A matter of experts in board and FPGA designs for networking, computing and medical devices.

1. TIENG D. NGUYEN
1158 Bendmill Way, San Jose, CA. 95121 • Cell: (856) 796-0261 • Nguyen583@gmail.com
PRINCIPAL HARDWARE/FPGA ENGINEER
Project Leadership / Task Management / FPGA / Ultra High Speed Board Design / Design Consulting
CAREER SUMMARY
A highly accomplished Engineering Professional with a proven ability to manage all phases of hardware design, development,
implementation and cost reduction. An energetic self-starter with extensive technical, project leadership and supervisory
experience. Highly adept with leading edge electronic/logic designs (10+Gbps), re-configurable hardware algorithms in FPGA,
testing, and integration towards applications in network computing and data center server to ensure projects are finished on
time and at an optimal cost. Areas of experience include:
• Helped Titan Medical Inc company to bring up its SPORT flagship, non-instrusive surgerical robotic machine used in
hospital operating room, to its final production stage. The instrument has three separated subsystems. They are a work
station unit, central unit and insertion tube unit. They were designed with isolations of 2-MOOP and 2-MOPP per IEC-
60601-x standard.
• Video server and video storage hardware experience consisted of designing custom video ASICs based on MPEG
compression algorithms and video migration from lowest (slowest) to highest (fastest) memory hierchary. The video
ASICs were formed a SIMD systolic array of processors and IO communication channels that provided a fault tolerance
with/without performance degradation. The system applications were very flexible and highlighted here for an illustration:
video simulation and editing, MPEG encoder/decoder, Video-On-Demand, Terrain Rendering and Volume Visualization,
Synthetic Aperture Radar processing applications.

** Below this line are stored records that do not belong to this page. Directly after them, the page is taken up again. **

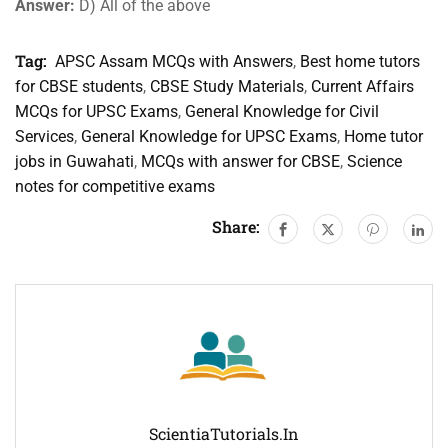
Answer:
D) All of the above
Tag:
APSC Assam MCQs with Answers
,
Best home tutors
for CBSE students
,
CBSE Study Materials
,
Current Affairs
MCQs for UPSC Exams
,
General Knowledge for Civil
Services
,
General Knowledge for UPSC Exams
,
Home tutor
jobs in Guwahati
,
MCQs with answer for CBSE
,
Science
notes for competitive exams
Share:
ScientiaTutorials.in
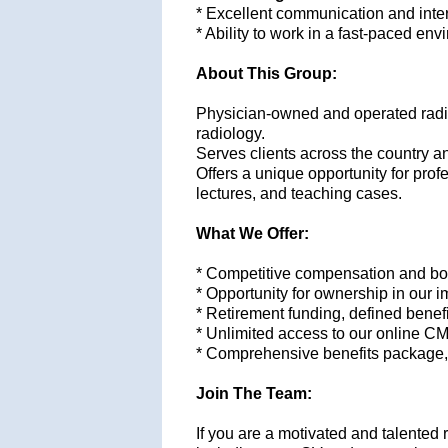
* Excellent communication and inter
* Ability to work in a fast-paced en
About This Group:
Physician-owned and operated radiol
radiology.
S
erves clients across the country a
Offers a unique opportunity for pro
lectures, and teaching cases.
What We Offer:
* Competitive compensation and bon
* Opportunity for ownership in our 
* Retirement funding, defined bene
* Unlimited access to our online C
* Comprehensive benefits package, in
Join The Team:
If you are a motivated and talented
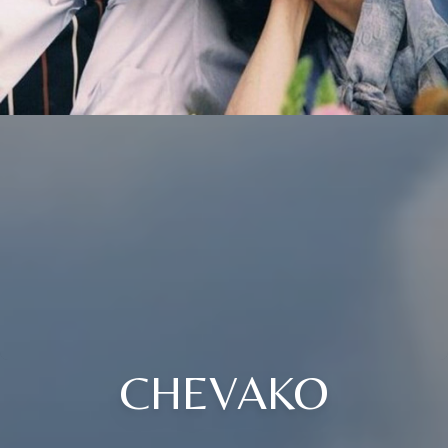
CHEVAKO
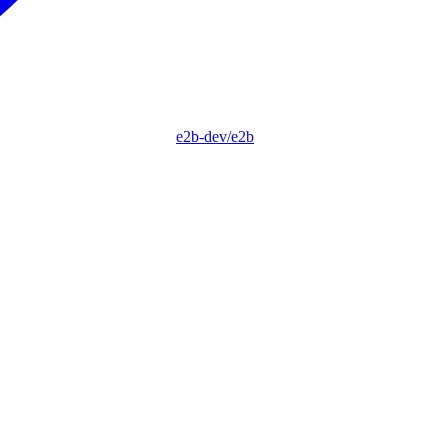
e2b-dev/e2b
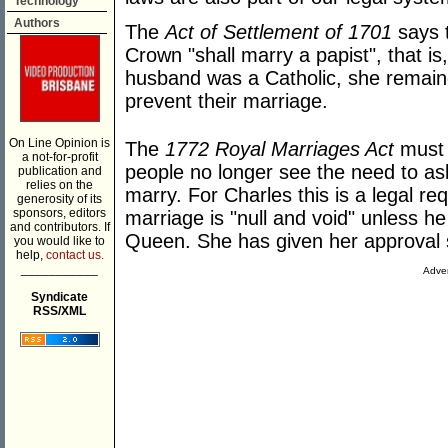
Technology
Authors
The
Act of Settlement of 1701
says t
Crown "shall marry a papist", that is,
husband was a Catholic, she remain
prevent their marriage.
On Line Opinion is
The
1772 Royal Marriages Act
must 
a not-for-profit
people no longer see the need to ask
publication and
relies on the
marry. For Charles this is a legal re
generosity of its
sponsors, editors
marriage is "null and void" unless he
and contributors. If
Queen. She has given her approval s
you would like to
help,
contact us.
___________
Adver
Syndicate
RSS/XML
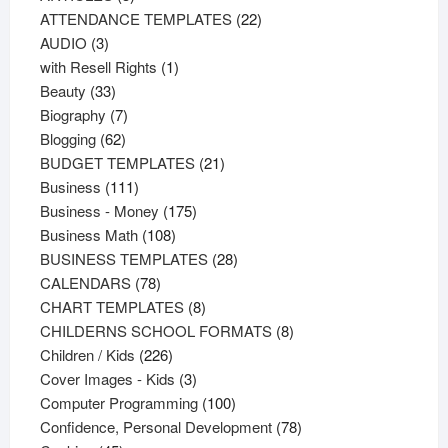
products
22
ATTENDANCE TEMPLATES
22
3
products
AUDIO
3
products
1
with Resell Rights
1
33
product
Beauty
33
products
7
Biography
7
62
products
Blogging
62
products
21
BUDGET TEMPLATES
21
111
products
Business
111
products
175
Business - Money
175
108
products
Business Math
108
products
28
BUSINESS TEMPLATES
28
78
products
CALENDARS
78
products
8
CHART TEMPLATES
8
products
8
CHILDERNS SCHOOL FORMATS
8
226
products
Children / Kids
226
products
3
Cover Images - Kids
3
products
100
Computer Programming
100
products
78
Confidence, Personal Development
78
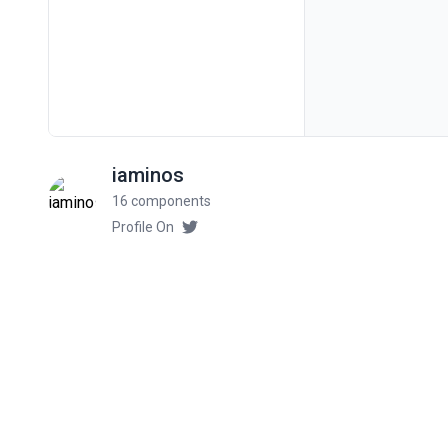
iaminos
16 components
Profile On
Related components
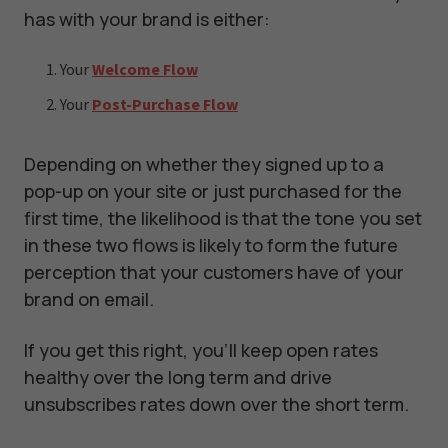
has with your brand is either:
Your
Welcome Flow
Your
Post-Purchase Flow
Depending on whether they signed up to a
pop-up on your site or just purchased for the
first time, the likelihood is that the tone you set
in these two flows is likely to form the future
perception that your customers have of your
brand on email.
If you get this right, you’ll keep open rates
healthy over the long term and drive
unsubscribes rates down over the short term.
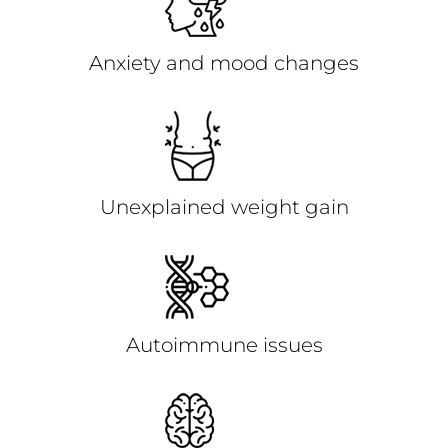
Anxiety and mood changes
Unexplained weight gain
Autoimmune issues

• FPGA experience included Xilinx Virtex, Altera Cyclone, and Lattice using Verilog and VHDL languages, ModelSim, NC-
Sim and System Verilog Assertion tools for simulation, debug using ChipScope, oscilloscope and logic analyzers. Some
highlights of FPGA designs are memory management unit (MMU) that translated a logical to physical address and
generated a page fault, a specialized frame relay processor, Fibre Channel link processor, SONET Virtual Concatination,
interconnect system bus controllers, performance and statistic controllers, DSPs, and glue logics.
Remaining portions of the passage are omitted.